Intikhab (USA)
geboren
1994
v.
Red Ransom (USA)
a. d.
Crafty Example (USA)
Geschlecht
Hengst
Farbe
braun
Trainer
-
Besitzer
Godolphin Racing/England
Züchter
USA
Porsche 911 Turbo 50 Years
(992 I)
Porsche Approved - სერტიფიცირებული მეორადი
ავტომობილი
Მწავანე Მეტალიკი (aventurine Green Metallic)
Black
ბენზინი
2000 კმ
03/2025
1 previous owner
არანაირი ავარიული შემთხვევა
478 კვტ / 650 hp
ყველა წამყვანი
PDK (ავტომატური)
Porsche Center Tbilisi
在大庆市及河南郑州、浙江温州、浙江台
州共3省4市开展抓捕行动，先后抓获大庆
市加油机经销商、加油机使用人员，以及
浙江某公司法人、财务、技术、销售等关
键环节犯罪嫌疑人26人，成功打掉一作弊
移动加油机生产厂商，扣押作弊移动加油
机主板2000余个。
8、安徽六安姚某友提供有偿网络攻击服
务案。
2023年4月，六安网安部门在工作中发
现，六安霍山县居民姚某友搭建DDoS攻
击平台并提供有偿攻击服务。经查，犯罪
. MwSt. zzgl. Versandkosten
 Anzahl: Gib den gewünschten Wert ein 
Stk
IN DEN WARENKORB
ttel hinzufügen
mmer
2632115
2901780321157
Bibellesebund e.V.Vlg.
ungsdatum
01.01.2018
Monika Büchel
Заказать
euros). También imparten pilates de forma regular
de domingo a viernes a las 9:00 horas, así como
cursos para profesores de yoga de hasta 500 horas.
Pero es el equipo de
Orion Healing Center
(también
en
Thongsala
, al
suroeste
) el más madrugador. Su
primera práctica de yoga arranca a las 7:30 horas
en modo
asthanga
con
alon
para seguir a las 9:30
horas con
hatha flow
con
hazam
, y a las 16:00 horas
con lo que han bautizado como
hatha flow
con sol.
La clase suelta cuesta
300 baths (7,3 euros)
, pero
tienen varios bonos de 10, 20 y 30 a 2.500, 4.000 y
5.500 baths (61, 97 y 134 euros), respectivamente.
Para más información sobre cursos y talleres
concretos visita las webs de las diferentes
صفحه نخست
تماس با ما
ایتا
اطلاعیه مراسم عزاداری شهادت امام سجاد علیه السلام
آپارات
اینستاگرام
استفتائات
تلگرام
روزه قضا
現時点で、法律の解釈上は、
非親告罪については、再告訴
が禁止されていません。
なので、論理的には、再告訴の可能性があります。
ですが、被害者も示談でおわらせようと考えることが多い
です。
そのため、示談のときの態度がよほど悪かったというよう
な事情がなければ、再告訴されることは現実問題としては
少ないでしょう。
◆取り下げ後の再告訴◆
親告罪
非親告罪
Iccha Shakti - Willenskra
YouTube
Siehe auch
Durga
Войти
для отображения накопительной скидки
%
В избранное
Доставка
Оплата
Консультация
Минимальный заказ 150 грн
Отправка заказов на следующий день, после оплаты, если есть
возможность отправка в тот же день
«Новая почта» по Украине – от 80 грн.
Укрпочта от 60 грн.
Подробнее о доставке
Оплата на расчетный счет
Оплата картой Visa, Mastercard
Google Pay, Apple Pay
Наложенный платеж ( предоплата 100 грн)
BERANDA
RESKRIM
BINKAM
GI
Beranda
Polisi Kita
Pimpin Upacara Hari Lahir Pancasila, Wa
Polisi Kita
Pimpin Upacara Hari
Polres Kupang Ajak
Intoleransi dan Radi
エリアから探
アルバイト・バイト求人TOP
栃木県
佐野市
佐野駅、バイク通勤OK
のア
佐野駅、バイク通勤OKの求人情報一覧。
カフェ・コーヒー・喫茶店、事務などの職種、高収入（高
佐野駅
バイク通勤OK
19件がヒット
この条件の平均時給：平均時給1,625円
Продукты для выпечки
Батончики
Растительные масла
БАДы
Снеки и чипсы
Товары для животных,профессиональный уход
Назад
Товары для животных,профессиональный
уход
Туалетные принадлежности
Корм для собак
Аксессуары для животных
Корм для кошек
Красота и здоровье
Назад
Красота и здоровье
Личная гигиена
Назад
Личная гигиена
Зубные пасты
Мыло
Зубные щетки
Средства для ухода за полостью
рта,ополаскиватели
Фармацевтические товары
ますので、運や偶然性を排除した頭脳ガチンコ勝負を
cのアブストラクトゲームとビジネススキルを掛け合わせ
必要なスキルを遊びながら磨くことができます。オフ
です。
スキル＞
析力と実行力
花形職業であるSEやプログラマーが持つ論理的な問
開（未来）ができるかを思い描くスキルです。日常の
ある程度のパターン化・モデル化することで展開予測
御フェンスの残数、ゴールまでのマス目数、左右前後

• THE TASK
Would you be able to transcribe every line of the data exactly?

• ANSWER SPACE
Intikhab (USA)
geboren
1994
v.
Red Ransom (USA)
a. d.
Crafty Example (USA)
Geschlecht
Hengst
Farbe
braun
Trainer
-
Besitzer
Godolphin Racing/England
Züchter
USA
Porsche 911 Turbo 50 Years
(992 I)
Porsche Approved - სერტიფიცირებული მეორადი
ავტომობილი
Მწავანე Მეტალიკი (aventurine Green Metallic)
Black
ბენზინი
2000 კმ
03/2025
1 previous owner
არანაირი ავარიული შემთხვევა
478 კვტ / 650 hp
ყველა წამყვანი
PDK (ავტომატური)
Porsche Center Tbilisi
在大庆市及河南郑州、浙江温州、浙江台
州共3省4市开展抓捕行动，先后抓获大庆
市加油机经销商、加油机使用人员，以及
浙江某公司法人、财务、技术、销售等关
键环节犯罪嫌疑人26人，成功打掉一作弊
移动加油机生产厂商，扣押作弊移动加油
机主板2000余个。
8、安徽六安姚某友提供有偿网络攻击服
务案。
2023年4月，六安网安部门在工作中发
现，六安霍山县居民姚某友搭建DDoS攻
击平台并提供有偿攻击服务。经查，犯罪
. MwSt. zzgl. Versandkosten
 Anzahl: Gib den gewünschten Wert ein 
Stk
IN DEN WARENKORB
ttel hinzufügen
mmer
2632115
2901780321157
Bibellesebund e.V.Vlg.
ungsdatum
01.01.2018
Monika Büchel
Заказать
euros). También imparten pilates de forma regular
de domingo a viernes a las 9:00 horas, así como
cursos para profesores de yoga de hasta 500 horas.
Pero es el equipo de
Orion Healing Center
(también
en
Thongsala
, al
suroeste
) el más madrugador. Su
primera práctica de yoga arranca a las 7:30 horas
en modo
asthanga
con
alon
para seguir a las 9:30
horas con
hatha flow
con
hazam
, y a las 16:00 horas
con lo que han bautizado como
hatha flow
con sol.
La clase suelta cuesta
300 baths (7,3 euros)
, pero
tienen varios bonos de 10, 20 y 30 a 2.500, 4.000 y
5.500 baths (61, 97 y 134 euros), respectivamente.
Para más información sobre cursos y talleres
concretos visita las webs de las diferentes
صفحه نخست
تماس با ما
ایتا
اطلاعیه مراسم عزاداری شهادت امام سجاد علیه السلام
آپارات
اینستاگرام
استفتائات
تلگرام
روزه قضا
現時点で、法律の解釈上は、
非親告罪については、再告訴
が禁止されていません。
なので、論理的には、再告訴の可能性があります。
ですが、被害者も示談でおわらせようと考えることが多い
です。
そのため、示談のときの態度がよほど悪かったというよう
な事情がなければ、再告訴されることは現実問題としては
少ないでしょう。
◆取り下げ後の再告訴◆
親告罪
非親告罪
Iccha Shakti - Willenskra
YouTube
Siehe auch
Durga
Войти
для отображения накопительной скидки
%
В избранное
Доставка
Оплата
Консультация
Минимальный заказ 150 грн
Отправка заказов на следующий день, после оплаты, если есть
возможность отправка в тот же день
«Новая почта» по Украине – от 80 грн.
Укрпочта от 60 грн.
Подробнее о доставке
Оплата на расчетный счет
Оплата картой Visa, Mastercard
Google Pay, Apple Pay
Наложенный платеж ( предоплата 100 грн)
BERANDA
RESKRIM
BINKAM
GI
Beranda
Polisi Kita
Pimpin Upacara Hari Lahir Pancasila, Wa
Polisi Kita
Pimpin Upacara Hari
Polres Kupang Ajak
Intoleransi dan Radi
エリアから探
アルバイト・バイト求人TOP
栃木県
佐野市
佐野駅、バイク通勤OK
のア
佐野駅、バイク通勤OKの求人情報一覧。
カフェ・コーヒー・喫茶店、事務などの職種、高収入（高
佐野駅
バイク通勤OK
19件がヒット
この条件の平均時給：平均時給1,625円
Продукты для выпечки
Батончики
Растительные масла
БАДы
Снеки и чипсы
Товары для животных,профессиональный уход
Назад
Товары для животных,профессиональный
уход
Туалетные принадлежности
Корм для собак
Аксессуары для животных
Корм для кошек
Красота и здоровье
Назад
Красота и здоровье
Личная гигиена
Назад
Личная гигиена
Зубные пасты
Мыло
Зубные щетки
Средства для ухода за полостью
рта,ополаскиватели
Фармацевтические товары
ますので、運や偶然性を排除した頭脳ガチンコ勝負を
cのアブストラクトゲームとビジネススキルを掛け合わせ
必要なスキルを遊びながら磨くことができます。オフ
です。
スキル＞
析力と実行力
花形職業であるSEやプログラマーが持つ論理的な問
開（未来）ができるかを思い描くスキルです。日常の
ある程度のパターン化・モデル化することで展開予測
御フェンスの残数、ゴールまでのマス目数、左右前後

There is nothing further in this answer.